◆ **Dataset records**
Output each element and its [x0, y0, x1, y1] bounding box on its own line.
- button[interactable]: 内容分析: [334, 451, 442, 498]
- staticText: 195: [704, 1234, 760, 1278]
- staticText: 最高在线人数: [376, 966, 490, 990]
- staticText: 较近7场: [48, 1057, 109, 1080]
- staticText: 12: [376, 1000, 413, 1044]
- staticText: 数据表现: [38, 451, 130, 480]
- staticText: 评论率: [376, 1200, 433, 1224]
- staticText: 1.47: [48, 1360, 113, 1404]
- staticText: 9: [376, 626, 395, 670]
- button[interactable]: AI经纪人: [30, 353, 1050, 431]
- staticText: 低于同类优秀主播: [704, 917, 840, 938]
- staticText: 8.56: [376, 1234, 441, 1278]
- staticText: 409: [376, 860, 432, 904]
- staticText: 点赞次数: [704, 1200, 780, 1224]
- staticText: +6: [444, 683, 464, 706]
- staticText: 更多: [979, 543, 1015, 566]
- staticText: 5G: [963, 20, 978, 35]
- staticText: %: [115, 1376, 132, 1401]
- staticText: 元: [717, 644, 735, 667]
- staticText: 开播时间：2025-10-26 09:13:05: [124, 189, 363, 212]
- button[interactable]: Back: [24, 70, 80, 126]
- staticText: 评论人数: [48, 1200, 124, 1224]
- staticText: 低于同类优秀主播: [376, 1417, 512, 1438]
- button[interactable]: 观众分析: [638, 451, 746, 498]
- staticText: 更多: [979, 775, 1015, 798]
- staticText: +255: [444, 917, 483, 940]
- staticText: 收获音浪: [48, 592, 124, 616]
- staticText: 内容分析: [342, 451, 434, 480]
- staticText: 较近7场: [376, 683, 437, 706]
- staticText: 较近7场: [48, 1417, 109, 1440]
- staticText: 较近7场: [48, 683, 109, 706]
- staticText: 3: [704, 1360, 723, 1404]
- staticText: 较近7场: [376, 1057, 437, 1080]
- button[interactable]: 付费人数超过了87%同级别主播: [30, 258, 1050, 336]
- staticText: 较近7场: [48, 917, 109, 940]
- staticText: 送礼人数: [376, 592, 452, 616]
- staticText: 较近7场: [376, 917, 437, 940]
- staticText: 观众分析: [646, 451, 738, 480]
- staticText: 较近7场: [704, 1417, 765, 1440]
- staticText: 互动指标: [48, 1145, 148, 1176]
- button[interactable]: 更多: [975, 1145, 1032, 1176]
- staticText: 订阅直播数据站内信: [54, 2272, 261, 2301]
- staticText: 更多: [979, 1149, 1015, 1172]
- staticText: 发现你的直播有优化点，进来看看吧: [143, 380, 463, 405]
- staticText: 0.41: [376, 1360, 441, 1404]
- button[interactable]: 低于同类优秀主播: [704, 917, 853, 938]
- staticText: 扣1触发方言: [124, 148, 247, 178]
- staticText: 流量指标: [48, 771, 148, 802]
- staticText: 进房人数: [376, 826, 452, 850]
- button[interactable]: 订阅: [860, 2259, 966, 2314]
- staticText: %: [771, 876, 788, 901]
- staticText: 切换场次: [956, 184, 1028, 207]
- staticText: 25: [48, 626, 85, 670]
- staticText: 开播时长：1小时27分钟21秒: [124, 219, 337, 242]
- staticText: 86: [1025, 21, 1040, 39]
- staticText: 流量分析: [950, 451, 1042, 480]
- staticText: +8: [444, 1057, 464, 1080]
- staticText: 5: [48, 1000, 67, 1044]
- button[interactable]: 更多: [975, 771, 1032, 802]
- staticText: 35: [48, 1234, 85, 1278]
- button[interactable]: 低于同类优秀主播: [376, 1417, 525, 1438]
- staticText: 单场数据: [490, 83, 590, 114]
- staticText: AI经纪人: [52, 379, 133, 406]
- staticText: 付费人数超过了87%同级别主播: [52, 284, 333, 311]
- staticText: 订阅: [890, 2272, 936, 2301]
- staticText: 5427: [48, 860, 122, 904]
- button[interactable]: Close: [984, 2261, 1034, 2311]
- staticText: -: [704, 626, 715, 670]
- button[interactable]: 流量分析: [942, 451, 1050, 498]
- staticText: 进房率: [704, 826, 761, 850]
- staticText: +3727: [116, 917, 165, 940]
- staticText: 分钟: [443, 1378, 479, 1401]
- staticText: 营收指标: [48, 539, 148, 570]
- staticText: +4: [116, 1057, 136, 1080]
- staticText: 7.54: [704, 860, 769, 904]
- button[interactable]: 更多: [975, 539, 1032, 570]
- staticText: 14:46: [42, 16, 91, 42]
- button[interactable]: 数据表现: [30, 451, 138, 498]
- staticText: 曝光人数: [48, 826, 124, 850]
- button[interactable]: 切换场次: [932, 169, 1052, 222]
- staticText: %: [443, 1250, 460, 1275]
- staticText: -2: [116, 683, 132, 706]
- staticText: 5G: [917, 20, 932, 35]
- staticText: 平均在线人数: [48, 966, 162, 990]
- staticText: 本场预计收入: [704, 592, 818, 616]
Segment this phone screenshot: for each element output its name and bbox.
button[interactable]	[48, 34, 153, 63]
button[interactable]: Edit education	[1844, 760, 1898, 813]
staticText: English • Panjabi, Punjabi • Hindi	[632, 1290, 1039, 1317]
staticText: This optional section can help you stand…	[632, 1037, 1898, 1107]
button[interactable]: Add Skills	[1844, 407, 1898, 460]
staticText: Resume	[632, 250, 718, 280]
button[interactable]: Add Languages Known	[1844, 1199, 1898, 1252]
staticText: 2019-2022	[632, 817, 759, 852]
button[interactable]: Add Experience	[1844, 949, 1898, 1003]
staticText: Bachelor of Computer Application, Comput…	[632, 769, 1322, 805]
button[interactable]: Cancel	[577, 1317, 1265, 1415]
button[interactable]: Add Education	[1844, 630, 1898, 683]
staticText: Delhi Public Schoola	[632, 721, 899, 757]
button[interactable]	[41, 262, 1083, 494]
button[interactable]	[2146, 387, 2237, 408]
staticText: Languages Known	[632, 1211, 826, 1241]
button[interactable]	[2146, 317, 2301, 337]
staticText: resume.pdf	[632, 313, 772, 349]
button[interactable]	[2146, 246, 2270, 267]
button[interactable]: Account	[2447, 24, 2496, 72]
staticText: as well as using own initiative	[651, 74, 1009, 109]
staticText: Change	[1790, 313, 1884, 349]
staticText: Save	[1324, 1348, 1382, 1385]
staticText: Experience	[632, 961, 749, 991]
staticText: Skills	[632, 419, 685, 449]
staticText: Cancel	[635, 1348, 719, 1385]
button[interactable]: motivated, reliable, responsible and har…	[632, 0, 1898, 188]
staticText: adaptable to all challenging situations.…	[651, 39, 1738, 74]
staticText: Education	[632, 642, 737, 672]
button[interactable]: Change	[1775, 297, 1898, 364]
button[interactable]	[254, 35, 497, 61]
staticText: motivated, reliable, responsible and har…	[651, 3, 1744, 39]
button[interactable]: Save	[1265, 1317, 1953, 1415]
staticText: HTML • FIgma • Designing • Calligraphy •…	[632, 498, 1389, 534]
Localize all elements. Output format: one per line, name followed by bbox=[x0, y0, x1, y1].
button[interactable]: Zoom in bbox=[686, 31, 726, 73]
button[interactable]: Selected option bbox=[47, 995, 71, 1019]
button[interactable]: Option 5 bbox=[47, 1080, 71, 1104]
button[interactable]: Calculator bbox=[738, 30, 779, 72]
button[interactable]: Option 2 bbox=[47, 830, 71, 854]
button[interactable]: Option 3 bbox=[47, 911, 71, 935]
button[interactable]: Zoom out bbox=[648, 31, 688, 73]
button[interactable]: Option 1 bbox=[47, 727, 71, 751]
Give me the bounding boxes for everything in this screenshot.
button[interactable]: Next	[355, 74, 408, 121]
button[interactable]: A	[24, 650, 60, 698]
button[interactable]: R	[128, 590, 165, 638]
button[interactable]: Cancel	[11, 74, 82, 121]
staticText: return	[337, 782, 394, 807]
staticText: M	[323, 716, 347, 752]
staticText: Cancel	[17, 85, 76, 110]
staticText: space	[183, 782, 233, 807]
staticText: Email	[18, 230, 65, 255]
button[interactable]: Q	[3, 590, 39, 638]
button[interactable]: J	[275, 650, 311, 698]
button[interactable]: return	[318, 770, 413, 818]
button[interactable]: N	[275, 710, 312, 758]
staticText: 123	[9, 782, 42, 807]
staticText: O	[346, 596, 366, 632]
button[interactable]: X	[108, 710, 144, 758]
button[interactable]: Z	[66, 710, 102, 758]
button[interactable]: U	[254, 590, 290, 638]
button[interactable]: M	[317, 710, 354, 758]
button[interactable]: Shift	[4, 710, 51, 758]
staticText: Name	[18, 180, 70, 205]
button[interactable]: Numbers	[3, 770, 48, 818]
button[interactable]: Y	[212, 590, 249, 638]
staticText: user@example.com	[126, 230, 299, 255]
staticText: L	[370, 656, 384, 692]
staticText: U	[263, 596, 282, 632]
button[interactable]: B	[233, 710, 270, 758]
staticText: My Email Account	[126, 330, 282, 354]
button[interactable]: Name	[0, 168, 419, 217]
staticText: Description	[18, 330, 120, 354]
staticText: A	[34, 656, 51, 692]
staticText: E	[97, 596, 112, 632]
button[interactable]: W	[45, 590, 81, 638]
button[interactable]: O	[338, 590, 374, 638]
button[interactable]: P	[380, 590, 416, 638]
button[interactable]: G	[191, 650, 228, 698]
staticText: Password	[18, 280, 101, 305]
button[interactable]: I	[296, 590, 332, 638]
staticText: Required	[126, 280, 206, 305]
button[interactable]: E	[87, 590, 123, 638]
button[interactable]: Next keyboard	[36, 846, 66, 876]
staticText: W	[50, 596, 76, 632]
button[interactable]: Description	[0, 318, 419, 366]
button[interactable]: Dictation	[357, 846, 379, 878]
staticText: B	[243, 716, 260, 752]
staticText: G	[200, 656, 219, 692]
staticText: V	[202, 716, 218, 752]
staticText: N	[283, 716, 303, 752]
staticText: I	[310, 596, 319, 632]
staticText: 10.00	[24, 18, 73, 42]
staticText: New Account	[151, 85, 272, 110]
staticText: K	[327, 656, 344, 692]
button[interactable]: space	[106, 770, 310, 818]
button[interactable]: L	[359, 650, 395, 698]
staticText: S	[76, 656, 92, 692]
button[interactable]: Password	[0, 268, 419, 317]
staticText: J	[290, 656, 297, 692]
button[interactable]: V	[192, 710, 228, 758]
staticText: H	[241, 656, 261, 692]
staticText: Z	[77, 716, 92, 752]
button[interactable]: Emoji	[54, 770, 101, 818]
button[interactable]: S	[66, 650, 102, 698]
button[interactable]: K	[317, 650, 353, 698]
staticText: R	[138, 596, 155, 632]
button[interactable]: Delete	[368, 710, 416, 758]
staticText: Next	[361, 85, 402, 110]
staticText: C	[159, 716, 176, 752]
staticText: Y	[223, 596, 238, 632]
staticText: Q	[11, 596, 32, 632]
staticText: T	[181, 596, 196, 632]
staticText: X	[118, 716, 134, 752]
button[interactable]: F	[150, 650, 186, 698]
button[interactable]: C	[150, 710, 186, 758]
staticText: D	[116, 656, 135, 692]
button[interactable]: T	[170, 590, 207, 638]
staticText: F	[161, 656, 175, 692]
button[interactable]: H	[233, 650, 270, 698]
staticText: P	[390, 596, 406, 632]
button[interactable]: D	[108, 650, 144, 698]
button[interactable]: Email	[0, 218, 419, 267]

◆ **Exercise brief**
Each line of the material above that includes the word "切换场次" counts once; give the total number alone.

◆ **Task output**
2